• Data for the task
● ● ● ● ● ● ●
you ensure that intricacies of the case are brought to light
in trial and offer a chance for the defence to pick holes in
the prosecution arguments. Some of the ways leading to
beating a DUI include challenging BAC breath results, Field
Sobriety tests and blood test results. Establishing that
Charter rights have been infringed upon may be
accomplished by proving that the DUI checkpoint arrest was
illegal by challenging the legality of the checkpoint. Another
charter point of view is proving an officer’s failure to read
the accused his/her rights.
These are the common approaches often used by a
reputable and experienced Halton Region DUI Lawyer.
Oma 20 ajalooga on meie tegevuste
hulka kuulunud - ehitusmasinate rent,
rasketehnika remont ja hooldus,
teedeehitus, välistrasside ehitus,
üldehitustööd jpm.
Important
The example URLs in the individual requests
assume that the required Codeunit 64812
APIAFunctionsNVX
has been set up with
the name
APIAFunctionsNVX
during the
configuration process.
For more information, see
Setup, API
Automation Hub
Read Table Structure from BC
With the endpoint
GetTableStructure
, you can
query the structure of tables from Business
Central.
● ● ● ● ● ● ●
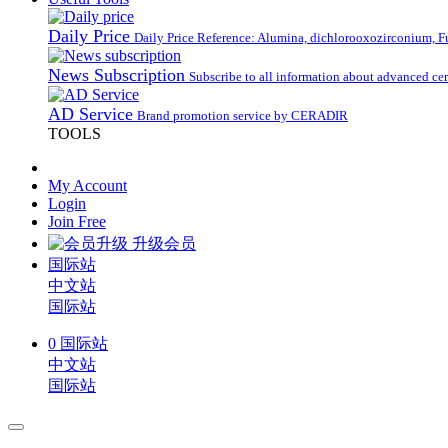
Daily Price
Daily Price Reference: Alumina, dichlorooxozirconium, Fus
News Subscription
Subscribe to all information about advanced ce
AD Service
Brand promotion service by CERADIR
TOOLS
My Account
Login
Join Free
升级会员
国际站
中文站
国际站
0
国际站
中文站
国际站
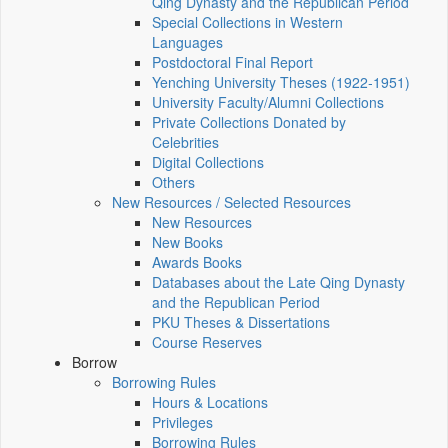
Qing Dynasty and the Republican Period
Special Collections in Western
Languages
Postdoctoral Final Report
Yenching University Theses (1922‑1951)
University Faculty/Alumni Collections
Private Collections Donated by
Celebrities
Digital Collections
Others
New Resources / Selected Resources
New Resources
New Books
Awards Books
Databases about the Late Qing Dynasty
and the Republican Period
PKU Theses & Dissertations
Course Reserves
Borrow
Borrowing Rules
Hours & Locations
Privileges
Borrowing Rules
● ● ● ● ● ● ●
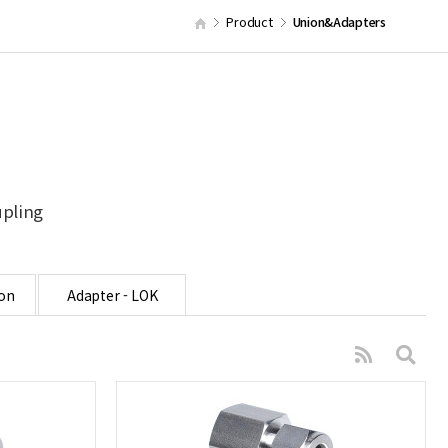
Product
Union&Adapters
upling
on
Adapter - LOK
● ● ● ● ● ● ●
• What is being asked
The answer should consist of every line above in which "about" appears.

• Solution for this task
Subscribe to all information about advanced ce
Databases about the Late Qing Dynasty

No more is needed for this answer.